The Normal Digestive Process
Normally, as food moves along the digestive tract, digestive juices and enzymes digest and absorb calories and nutrients (see figure 1). After we chew and swallow our food, it moves down the esophagus to the stomach, where a strong acid continues the digestive process. The stomach can hold about 3 pints of food at one time. When the stomach contents move to the duodenum, the first segment of the small intestine, bile and pancreatic juice speed up digestion. Most of the iron and calcium in the foods we eat is absorbed in the duodenum. The jejunum and ileum, the remaining two segments of the nearly 20 feet of small intestine, complete the absorption of almost all calories and nutrients. The food particles that cannot be digested in the small intestine are stored in the large intestine until eliminated.

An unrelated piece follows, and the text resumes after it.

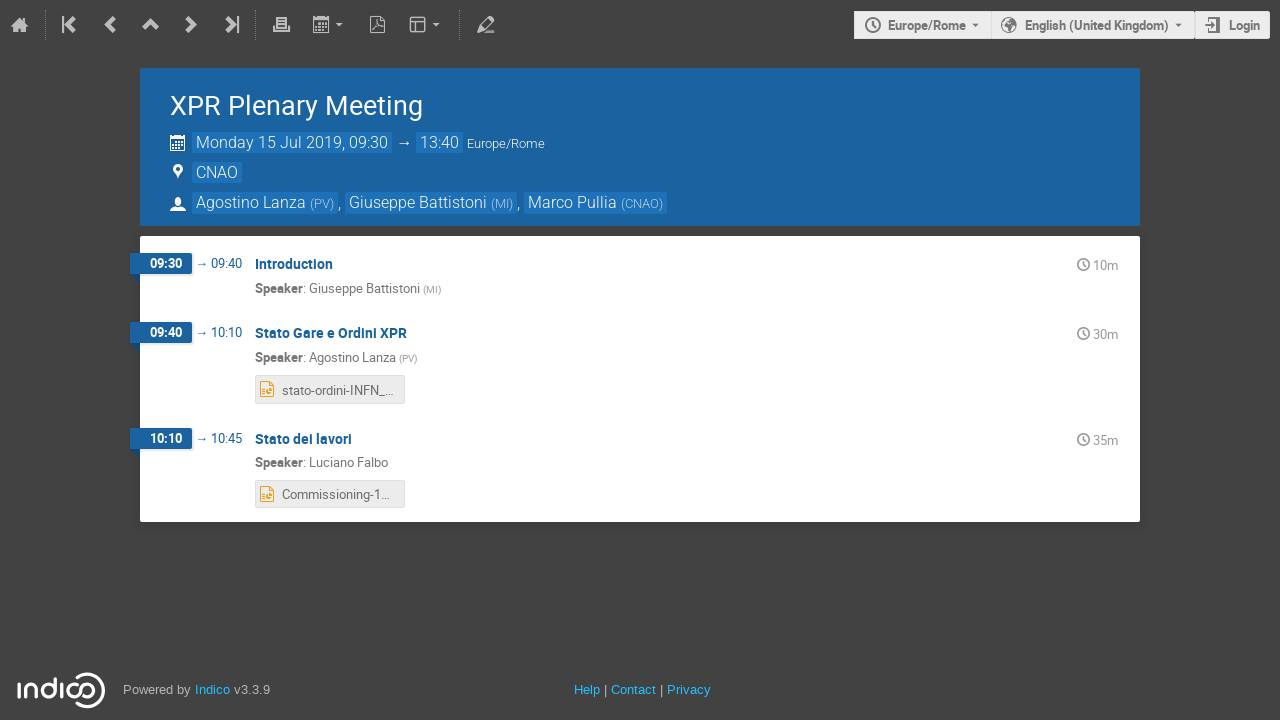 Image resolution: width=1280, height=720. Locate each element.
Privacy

How Does Surgery Promote Weight Loss?
Gastrointestinal surgery for obesity, also called bariatric surgery, alters the digestive process. The operations promote weight loss by closing off parts of the stomach to make it smaller. Operations that only reduce stomach size are known as "restrictive operations" because they restrict the amount of food the stomach can hold.
Some operations combine stomach restriction with a partial bypass of the small intestine. These procedures create a direct connection from the stomach to the lower segment of the small intestine, literally bypassing portions of the digestive tract that absorb calories and nutrients. These are known as malabsorptive operations.